**Dataset**
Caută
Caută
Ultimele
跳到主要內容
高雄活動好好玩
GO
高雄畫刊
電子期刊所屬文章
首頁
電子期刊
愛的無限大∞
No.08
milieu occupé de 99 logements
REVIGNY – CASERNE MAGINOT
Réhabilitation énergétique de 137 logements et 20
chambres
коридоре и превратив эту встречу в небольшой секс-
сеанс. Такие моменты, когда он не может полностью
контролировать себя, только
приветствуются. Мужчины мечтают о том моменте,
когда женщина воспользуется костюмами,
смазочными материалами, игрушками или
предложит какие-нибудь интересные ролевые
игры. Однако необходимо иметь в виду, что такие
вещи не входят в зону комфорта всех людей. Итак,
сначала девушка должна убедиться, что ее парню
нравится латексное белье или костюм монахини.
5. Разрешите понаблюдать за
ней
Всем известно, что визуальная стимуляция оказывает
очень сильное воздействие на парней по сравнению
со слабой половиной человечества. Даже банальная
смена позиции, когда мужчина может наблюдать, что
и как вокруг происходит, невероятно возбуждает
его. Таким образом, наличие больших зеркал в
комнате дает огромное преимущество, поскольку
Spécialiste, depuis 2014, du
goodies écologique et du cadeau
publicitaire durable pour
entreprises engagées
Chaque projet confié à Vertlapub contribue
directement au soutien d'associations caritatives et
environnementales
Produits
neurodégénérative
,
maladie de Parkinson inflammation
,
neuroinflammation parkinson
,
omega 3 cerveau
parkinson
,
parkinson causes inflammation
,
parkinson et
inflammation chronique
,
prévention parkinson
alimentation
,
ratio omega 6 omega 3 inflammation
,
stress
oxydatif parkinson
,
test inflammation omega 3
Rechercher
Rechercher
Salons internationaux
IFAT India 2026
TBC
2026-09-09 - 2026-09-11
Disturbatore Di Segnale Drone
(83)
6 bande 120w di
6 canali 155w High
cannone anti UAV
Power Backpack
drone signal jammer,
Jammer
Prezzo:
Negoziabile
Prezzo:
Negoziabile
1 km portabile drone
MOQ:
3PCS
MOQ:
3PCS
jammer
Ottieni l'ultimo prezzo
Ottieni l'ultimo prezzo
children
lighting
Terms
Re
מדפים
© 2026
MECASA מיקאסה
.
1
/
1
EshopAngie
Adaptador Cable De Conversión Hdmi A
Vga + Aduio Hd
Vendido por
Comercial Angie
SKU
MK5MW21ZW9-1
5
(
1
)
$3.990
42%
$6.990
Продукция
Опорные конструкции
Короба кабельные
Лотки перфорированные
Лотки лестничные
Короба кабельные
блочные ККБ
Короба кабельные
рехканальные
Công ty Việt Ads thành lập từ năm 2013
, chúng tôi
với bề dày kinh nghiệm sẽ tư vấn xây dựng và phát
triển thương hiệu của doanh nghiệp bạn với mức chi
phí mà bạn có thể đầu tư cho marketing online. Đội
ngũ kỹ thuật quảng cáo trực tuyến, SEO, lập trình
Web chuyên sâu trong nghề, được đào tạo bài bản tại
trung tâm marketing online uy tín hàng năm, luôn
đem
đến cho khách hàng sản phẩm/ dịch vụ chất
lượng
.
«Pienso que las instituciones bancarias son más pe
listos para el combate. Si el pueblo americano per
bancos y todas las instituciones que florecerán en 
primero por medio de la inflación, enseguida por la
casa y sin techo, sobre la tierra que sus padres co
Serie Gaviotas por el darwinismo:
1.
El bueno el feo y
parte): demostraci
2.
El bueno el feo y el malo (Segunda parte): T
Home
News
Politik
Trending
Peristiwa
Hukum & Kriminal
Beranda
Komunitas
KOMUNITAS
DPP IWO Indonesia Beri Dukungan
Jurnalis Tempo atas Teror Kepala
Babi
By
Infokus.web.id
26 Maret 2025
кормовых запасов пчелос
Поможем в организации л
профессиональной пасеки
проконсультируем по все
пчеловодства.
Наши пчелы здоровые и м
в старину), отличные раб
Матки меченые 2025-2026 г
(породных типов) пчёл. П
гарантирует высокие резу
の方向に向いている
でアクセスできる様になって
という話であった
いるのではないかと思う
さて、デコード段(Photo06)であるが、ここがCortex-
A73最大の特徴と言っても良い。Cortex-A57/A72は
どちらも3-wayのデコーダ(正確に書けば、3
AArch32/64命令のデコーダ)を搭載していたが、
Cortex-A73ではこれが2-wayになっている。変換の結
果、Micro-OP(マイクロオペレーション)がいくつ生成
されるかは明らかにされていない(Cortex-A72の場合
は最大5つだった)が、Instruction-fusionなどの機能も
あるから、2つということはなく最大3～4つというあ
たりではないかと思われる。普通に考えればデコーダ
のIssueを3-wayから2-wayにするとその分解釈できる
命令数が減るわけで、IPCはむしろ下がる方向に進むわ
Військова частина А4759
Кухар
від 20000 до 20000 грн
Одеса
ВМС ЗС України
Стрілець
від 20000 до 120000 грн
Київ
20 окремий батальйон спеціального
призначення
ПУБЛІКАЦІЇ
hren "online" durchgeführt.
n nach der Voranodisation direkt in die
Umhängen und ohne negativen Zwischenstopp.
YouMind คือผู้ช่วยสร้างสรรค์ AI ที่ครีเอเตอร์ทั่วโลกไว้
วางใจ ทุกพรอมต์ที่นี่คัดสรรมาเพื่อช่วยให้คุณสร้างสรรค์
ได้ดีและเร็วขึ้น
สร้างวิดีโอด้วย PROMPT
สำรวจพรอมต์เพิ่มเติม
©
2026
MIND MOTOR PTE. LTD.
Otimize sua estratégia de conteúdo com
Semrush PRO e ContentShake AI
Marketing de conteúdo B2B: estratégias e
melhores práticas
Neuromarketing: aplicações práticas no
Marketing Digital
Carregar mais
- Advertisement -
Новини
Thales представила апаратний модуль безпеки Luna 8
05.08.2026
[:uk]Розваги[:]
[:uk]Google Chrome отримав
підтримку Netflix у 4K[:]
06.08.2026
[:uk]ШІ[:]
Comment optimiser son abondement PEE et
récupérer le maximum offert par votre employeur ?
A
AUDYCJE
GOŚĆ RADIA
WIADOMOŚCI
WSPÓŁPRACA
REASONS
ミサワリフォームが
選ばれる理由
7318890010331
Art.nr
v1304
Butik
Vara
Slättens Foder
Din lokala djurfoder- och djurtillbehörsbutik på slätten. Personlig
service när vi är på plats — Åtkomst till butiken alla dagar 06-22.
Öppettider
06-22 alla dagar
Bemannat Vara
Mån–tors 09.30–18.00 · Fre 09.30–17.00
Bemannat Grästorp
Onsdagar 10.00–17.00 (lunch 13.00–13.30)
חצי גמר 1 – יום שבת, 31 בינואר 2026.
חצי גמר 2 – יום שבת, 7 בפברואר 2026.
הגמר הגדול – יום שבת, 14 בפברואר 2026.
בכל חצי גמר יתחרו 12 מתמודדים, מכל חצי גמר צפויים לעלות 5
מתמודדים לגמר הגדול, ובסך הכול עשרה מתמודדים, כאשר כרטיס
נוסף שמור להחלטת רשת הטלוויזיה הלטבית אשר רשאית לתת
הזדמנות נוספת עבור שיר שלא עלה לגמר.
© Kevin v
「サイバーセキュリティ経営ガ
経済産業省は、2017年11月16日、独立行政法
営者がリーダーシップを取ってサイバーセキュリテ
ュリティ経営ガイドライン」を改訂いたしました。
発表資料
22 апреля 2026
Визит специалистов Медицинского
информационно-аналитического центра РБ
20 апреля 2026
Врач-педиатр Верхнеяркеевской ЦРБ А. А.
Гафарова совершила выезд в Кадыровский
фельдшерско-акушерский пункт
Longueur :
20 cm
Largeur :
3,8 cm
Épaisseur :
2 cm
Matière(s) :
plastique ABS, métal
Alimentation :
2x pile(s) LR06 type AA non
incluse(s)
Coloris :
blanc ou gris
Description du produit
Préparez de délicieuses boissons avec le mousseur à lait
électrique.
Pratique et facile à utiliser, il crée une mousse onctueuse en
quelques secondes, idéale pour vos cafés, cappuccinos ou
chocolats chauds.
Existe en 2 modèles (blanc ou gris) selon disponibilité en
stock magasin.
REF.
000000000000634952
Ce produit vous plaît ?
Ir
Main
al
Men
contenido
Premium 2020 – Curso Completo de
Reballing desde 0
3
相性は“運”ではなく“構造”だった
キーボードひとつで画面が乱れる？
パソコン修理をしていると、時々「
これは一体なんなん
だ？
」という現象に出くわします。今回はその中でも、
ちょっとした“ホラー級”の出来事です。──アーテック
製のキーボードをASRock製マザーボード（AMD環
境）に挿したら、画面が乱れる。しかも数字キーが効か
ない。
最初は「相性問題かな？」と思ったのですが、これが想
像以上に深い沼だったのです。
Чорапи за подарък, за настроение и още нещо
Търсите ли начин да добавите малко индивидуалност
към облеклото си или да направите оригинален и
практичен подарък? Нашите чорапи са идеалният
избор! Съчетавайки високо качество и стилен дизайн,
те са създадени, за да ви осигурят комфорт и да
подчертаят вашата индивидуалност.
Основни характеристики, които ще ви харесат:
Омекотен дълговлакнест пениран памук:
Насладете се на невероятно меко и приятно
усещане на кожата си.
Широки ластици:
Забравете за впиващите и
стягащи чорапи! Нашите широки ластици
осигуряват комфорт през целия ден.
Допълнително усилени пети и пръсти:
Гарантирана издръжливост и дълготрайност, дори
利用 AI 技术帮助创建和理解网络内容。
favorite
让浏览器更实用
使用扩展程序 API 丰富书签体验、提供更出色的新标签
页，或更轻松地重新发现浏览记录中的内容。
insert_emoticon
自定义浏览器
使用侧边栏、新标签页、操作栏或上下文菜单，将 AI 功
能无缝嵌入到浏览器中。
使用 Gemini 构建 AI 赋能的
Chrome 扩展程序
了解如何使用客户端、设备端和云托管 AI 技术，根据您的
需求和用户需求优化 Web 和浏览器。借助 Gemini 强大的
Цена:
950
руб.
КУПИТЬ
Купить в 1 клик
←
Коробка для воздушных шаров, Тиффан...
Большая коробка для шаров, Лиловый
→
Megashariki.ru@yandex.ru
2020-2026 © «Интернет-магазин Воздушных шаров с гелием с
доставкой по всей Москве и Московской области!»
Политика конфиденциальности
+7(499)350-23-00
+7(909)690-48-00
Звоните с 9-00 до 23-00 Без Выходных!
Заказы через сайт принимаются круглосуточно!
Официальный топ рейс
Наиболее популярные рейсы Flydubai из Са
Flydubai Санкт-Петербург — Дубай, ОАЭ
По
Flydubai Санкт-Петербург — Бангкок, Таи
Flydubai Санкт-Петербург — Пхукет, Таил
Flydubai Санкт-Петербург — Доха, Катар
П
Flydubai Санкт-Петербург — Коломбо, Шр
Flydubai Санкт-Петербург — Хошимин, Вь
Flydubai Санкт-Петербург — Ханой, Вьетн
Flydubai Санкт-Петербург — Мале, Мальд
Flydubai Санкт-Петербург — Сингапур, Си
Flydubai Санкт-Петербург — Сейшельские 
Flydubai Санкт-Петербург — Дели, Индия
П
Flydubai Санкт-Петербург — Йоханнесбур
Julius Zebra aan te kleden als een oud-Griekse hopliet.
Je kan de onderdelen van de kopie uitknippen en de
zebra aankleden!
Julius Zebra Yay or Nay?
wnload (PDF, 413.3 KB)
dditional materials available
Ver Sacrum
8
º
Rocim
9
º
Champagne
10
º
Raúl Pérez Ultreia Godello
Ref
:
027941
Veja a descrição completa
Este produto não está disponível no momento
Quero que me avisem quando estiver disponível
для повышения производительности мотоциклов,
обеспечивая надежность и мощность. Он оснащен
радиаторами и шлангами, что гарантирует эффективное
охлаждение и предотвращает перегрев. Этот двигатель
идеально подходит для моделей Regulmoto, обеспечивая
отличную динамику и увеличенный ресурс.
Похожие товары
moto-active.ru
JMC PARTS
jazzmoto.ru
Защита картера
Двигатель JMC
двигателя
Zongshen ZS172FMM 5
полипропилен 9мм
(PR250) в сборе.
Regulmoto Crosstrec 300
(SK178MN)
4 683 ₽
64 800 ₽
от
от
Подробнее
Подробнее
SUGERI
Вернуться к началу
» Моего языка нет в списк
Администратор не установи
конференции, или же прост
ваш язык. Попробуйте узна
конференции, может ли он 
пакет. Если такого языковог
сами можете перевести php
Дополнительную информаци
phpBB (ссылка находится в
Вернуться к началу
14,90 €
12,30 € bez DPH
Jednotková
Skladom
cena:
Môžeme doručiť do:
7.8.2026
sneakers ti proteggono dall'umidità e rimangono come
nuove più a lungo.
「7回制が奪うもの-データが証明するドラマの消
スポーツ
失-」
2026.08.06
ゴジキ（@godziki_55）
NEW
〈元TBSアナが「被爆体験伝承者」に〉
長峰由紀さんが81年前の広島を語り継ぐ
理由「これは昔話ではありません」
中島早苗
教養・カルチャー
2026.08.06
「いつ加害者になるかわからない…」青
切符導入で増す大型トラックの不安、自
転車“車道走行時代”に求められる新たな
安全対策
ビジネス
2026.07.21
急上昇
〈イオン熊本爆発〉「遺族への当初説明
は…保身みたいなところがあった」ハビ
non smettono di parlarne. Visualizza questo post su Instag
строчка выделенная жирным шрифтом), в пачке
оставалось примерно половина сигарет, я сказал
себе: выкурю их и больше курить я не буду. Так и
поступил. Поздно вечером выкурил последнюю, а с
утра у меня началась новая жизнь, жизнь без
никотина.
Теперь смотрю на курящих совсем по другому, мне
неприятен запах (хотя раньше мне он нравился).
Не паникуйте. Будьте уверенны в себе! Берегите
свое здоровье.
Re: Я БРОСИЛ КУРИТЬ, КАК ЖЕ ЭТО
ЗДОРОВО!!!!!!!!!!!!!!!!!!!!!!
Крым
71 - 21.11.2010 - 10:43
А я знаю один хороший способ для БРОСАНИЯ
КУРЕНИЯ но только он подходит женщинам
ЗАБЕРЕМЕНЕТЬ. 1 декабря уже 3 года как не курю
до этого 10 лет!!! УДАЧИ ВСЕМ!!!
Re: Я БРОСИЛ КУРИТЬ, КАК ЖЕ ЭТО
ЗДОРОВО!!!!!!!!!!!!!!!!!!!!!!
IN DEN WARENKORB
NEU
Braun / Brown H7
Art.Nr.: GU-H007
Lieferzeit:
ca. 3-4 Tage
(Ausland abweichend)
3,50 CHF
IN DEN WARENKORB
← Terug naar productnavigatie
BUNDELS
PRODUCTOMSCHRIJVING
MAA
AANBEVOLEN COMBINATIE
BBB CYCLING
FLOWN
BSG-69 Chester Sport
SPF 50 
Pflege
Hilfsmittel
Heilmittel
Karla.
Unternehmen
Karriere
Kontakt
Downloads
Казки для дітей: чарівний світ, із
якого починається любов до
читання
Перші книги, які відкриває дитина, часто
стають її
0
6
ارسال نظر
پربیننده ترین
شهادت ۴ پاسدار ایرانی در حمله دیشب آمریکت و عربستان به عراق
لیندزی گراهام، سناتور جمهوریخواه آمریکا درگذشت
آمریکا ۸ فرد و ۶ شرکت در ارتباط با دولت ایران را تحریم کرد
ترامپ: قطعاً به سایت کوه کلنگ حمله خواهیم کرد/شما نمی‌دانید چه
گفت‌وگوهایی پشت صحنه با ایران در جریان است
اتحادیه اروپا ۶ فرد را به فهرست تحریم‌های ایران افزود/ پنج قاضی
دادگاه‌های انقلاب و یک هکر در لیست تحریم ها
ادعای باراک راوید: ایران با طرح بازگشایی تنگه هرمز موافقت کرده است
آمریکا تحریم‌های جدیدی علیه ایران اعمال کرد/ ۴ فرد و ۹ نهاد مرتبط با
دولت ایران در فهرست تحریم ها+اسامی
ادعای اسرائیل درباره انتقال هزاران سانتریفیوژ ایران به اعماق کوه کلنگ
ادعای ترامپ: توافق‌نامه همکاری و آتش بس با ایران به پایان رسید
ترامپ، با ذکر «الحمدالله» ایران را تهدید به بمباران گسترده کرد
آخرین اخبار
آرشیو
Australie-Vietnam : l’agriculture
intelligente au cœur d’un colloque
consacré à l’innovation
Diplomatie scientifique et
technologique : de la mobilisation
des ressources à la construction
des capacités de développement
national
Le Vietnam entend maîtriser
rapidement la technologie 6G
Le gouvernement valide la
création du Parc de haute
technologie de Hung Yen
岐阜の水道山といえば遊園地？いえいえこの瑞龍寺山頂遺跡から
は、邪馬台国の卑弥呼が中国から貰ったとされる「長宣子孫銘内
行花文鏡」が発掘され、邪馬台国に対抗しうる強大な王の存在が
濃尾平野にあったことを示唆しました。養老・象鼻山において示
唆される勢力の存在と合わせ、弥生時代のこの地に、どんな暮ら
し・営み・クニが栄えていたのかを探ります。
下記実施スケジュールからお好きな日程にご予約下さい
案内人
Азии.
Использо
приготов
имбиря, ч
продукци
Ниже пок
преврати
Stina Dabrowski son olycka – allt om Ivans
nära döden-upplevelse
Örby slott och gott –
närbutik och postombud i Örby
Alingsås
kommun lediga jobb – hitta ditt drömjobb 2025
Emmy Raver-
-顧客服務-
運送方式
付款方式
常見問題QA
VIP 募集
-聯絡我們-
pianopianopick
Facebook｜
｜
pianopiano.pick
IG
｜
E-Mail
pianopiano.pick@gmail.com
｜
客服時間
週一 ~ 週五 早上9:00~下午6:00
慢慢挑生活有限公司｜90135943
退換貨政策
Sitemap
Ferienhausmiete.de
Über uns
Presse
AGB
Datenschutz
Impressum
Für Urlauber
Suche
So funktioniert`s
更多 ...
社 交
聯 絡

**Your instructions**
Would you copy out exactly the lines above that start at the one containing "6 canali 155w High" and end at the one containing "triển thương hiệu", inclusive?

**Exercise output**
6 canali 155w High
cannone anti UAV
Power Backpack
drone signal jammer,
Jammer
Prezzo:
Negoziabile
Prezzo:
Negoziabile
1 km portabile drone
MOQ:
3PCS
MOQ:
3PCS
jammer
Ottieni l'ultimo prezzo
Ottieni l'ultimo prezzo
children
lighting
Terms
Re
מדפים
© 2026
MECASA מיקאסה
.
1
/
1
EshopAngie
Adaptador Cable De Conversión Hdmi A
Vga + Aduio Hd
Vendido por
Comercial Angie
SKU
MK5MW21ZW9-1
5
(
1
)
$3.990
42%
$6.990
Продукция
Опорные конструкции
Короба кабельные
Лотки перфорированные
Лотки лестничные
Короба кабельные
блочные ККБ
Короба кабельные
рехканальные
Công ty Việt Ads thành lập từ năm 2013
, chúng tôi
với bề dày kinh nghiệm sẽ tư vấn xây dựng và phát
triển thương hiệu của doanh nghiệp bạn với mức chi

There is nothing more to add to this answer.